Latent orthogonal factors

I have given variables x and y but I also want to estimate 2 latent factors that are orthogonal. Despite me giving the covariance matrix as eye matrix, I get correlated fhats.

This might be an identifiability problem, but I am still surprised at the .99 posterior corr I get.

S = np.eye(2) * 2

with pm.Model() as model:
  a = pm.Normal('a', 0, 1)
  b = pm.Normal('b', 0, 1)
  sigma = pm.Gamma('sigma', 1, 1)
  fhat = pm.MvNormal('fhat', np.zeros(2), cov=S, shape=(n, 2))
  mu = a + b * x + fhat[:, 0] + fhat[:, 1] # pm.math.sum(fhat, axis=1)
  pred = pm.Normal('pred', mu, sigma, observed=y) 
  trace = pm.sample() 

Hi,

I’m not sure I can help you achieve what you want, but I think I can maybe shed a bit of light on why the current approach isn’t working.

When you specify

  fhat = pm.MvNormal('fhat', np.zeros(2), cov=S, shape=(n, 2))

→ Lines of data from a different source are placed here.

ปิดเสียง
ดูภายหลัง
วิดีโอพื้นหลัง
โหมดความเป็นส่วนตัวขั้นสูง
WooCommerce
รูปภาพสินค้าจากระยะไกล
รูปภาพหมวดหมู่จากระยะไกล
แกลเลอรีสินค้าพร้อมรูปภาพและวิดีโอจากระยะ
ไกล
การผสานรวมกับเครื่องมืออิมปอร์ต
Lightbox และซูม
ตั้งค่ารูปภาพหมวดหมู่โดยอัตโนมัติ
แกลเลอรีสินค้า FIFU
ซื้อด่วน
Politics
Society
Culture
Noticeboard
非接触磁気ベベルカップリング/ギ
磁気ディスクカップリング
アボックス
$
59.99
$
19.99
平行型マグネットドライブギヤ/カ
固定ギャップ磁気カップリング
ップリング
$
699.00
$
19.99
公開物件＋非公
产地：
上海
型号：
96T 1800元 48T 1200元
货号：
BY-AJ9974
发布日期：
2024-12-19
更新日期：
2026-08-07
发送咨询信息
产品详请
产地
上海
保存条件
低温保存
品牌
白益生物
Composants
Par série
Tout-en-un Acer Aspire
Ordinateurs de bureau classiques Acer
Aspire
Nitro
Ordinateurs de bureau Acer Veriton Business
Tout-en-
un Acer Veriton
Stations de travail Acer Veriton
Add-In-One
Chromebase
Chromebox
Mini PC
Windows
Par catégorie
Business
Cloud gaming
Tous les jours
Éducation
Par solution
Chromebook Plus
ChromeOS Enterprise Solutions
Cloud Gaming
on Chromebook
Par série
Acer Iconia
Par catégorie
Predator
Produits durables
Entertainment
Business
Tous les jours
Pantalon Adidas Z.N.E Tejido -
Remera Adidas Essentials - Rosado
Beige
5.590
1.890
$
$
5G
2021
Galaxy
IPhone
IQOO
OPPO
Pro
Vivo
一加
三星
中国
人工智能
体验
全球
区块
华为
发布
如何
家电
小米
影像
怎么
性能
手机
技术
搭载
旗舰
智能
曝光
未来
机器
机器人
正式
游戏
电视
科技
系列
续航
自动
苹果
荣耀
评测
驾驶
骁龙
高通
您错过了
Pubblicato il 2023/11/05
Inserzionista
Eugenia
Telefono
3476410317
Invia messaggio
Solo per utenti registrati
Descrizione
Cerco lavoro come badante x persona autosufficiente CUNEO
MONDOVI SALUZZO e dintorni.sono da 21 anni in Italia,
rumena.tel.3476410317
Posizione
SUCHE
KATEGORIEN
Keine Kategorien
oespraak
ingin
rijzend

you are specifying a prior distribution only. They’re uncorrelated in the prior, but that doesn’t mean that they will be uncorrelated in the posterior. As you already hinted, the two latent variables you chose are completely non-identified: they have the same prior distribution (uncorrelated normal with the same variance), and they enter into mu in exactly the same way. So it’s no surprise, I think, that they will be extremely highly correlated, and I would have thought the direction would be negative: when one is big, the other is small, but I may be mistaken about that.

I hope that gives you a bit of a clue about why they’re correlated. Unfortunately I’m not entirely sure how to enforce the constraint you’re looking for, maybe someone else could help. One thing you could try if your latent variables are one-dimensional is to enforce an ordering, maybe like here. That won’t stop them from being correlated, but they’ll at least be identified then.